Exosomes and MVs may have different functional roles based on their different intracellular origins [92]. For this reason, it is necessary to determine the different composition and functional differences between EV subsets and whether their functions are prominent or specific to a given subtype (e.g., exosomes or MVs but not other EVs) [93]. Therefore, better knowledge of specific EV subtype markers is required for sorting. Recently, a new study characterized adipocyte-derived extracellular vesicle subtypes and identified distinct protein and lipid signatures for large and small extracellular vesicles, also underscoring the need to combine multiple approaches and markers to distinguish EV subpopulations because their specific composition may cause distinct metabolic responses in recipient cells and tissues [94]. Another new study revealed that some novel proteins are potentially useful when discriminating between MVs and exosomes. This study demonstrated that brain endothelial cell-released MVs were enriched in cytoskeletal and mitochondrial proteins, whereas exosomes were enriched in histones, and adhesion and ribosomal proteins. Phenotypic changes in donor cells induced by TNF were shown to lead to differentially expressed TNF signaling and immune response proteins in both MVs and exosomes [95]. In conclution, selecting certain subtypes of EVs using different EV markers or subpopulations of MSC that exhibit superior anti-inflammatory activity may optimize the therapeutic outcomes of MSC-EVs. In this sense, determining the total protein, lipids, or RNA content will call for the development of new methods [96, 97].

Conclusion and prospects

Currently, there are several limiting factors for the clinical application of MSC-EVs: i) different labs use different methods to separate and purify EVs; thus, it is critical to find a highly effective and standard method for EV yields; ii) MSC-EVs comprise complex components, and further understanding of the mechanisms underlying MSC-EVs and finding specific components of EVs to efficiently obtain more stable and better therapeutic effects of MSC-EVs is required; and iii) the immunoregulatory functions of MSC-EVs have not been fully elucidated, and further exploration using in vitro and in vivo animal experiments remain to be performed as well as the toxicity and long-term safety in the human body needs to be further evaluated.
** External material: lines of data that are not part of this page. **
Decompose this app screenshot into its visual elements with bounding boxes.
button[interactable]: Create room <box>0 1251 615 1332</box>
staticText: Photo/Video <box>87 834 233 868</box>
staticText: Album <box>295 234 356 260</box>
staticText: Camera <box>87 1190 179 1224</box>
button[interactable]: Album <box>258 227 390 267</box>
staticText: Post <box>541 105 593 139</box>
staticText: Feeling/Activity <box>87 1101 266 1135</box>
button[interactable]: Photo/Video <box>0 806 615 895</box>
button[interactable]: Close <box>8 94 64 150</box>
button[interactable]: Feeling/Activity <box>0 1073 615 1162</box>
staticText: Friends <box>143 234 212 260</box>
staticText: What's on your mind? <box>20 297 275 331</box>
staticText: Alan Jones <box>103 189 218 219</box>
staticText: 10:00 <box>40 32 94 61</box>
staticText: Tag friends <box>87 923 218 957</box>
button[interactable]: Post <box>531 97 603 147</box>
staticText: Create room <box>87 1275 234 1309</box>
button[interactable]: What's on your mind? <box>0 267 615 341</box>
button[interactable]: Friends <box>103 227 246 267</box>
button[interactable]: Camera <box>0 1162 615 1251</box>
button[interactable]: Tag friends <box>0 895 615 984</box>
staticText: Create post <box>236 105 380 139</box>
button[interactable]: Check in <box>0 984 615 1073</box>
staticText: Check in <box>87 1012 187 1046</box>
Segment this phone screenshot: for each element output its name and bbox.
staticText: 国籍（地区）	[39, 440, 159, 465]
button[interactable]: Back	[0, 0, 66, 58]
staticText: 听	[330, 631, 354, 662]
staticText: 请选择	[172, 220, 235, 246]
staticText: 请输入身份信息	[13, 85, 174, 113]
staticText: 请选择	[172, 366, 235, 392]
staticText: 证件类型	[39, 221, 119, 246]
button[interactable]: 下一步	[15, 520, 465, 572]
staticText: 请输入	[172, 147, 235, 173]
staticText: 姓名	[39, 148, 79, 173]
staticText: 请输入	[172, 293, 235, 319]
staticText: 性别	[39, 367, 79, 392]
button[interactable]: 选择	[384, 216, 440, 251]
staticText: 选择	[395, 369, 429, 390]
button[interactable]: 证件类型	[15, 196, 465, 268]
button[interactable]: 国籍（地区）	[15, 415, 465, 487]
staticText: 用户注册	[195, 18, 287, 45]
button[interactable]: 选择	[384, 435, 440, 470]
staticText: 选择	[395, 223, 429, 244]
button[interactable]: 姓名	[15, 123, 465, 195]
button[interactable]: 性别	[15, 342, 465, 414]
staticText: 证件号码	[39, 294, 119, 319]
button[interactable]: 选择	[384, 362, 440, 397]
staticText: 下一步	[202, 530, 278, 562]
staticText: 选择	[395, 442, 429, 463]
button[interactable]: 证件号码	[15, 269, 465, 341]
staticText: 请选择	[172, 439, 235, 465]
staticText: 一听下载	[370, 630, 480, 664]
In sum, although the research on application of MSC-EVs still face many challenges, the advantages and potential of MSC-EVs are attracting increasing attention. As a non-cellular membrane structure, MSC-EVs have many advantages, including low immunogenicity, long half-life, in vivo stability, and high delivery efficiency. MSC-EVs are safer and more efficient than stem cell therapy, and they are one of the newer non-cellular biological therapies with great potential.